M.W. Beijerinek (1898) demonstrated that the extract of the infected plants of tobacco could cause infection in healthy plants and called the fluid as Contagium vivum fluidum (infectious living fluid). W.M. Stanley (1935) showed that viruses could be crystallised and crystals consist largely of proteins. They are inert outside their specific host cell.
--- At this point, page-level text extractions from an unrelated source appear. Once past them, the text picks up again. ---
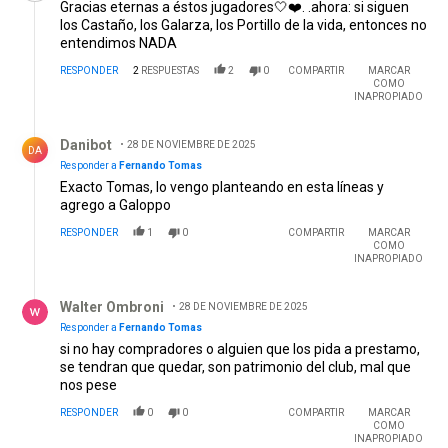
Gracias eternas a éstos jugadores🤍❤️. .ahora: si siguen
los Castaño, los Galarza, los Portillo de la vida, entonces no
entendimos NADA
RESPONDER
2
RESPUESTAS
2
0
COMPARTIR
MARCAR
COMO
INAPROPIADO
Respuesta de Danibot.
Danibot
28 DE NOVIEMBRE DE 2025
DA
Responder a
Fernando Tomas
Exacto Tomas, lo vengo planteando en esta líneas y
agrego a Galoppo
RESPONDER
1
0
COMPARTIR
MARCAR
COMO
INAPROPIADO
Respuesta de Walter Ombroni.
Walter Ombroni
28 DE NOVIEMBRE DE 2025
Responder a
Fernando Tomas
si no hay compradores o alguien que los pida a prestamo,
se tendran que quedar, son patrimonio del club, mal que
nos pese
RESPONDER
0
0
COMPARTIR
MARCAR
COMO
INAPROPIADO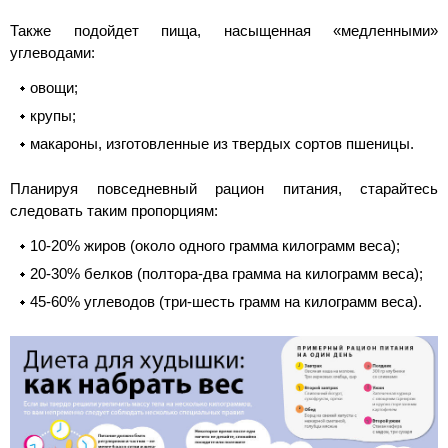
Также подойдет пища, насыщенная «медленными»
углеводами:
овощи;
крупы;
макароны, изготовленные из твердых сортов пшеницы.
Планируя повседневный рацион питания, старайтесь
следовать таким пропорциям:
10-20% жиров (около одного грамма килограмм веса);
20-30% белков (полтора-два грамма на килограмм веса);
45-60% углеводов (три-шесть грамм на килограмм веса).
Viruses are obligate parasites.
Figure 2.6 (a) Tobacco Mosaic Virus (TMV) (b) Bacteriophage
In addition to proteins, viruses also contain genetic material, that could be either RNA or DNA. No virus contains both RNA and DNA. A virus is a nucleoprotein and the genetic material is infectious. In general, viruses that infect plants have single stranded RNA and viruses that infect animals have either single or double stranded RNA or double stranded DNA. Bacterial viruses or bacteriophages (viruses that infect the bacteria) are usually double stranded DNA viruses (Figure 2.6b). The protein coat called capsid made of small subunits called capsomeres, protects the nucleic acid. These capsomeres are arranged in helical or polyhedral geometric forms. Viruses cause diseases like mumps, small pox, herpes and influenza. AIDS in humans is also caused by a virus. In plants, the symptoms can be mosaic formation, leaf rolling and curling, yellowing and vein clearing, dwarfing and stunted growth.
Viroids : In 1971, T.O. Diener discovered a new infectious agent that was smaller than viruses and caused potato spindle tuber disease. It was found to be a free RNA; it lacked the protein coat that is found in viruses, hence the name viroid. The RNA of the viroid was of low molecular weight. Prions : In modern medicine certain infectious neurological diseases were found to be transmitted by an agent consisting of abnormally folded protein. The agent was similar in size to viruses. These agents were called prions. The most notable diseases caused by prions are bovine spongiform encephalopathy (BSE) commonly called mad cow disease in cattle and its analogous variant Cr–Jacob disease (CJD) in humans.
Lichens : Lichens are symbiotic associations i.e. mutually useful associations, between algae and fungi. The algal component is known as phycobiont and fungal component as mycobiont, which are autotrophic and heterotrophic, respectively. Algae prepare food for fungi and fungi provide shelter and absorb mineral nutrients and water for its partner. So close is their association that if one saw a lichen in nature one would never imagine that they had two different organisms within them. Lichens are very good pollution indicators – they do not grow in polluted areas.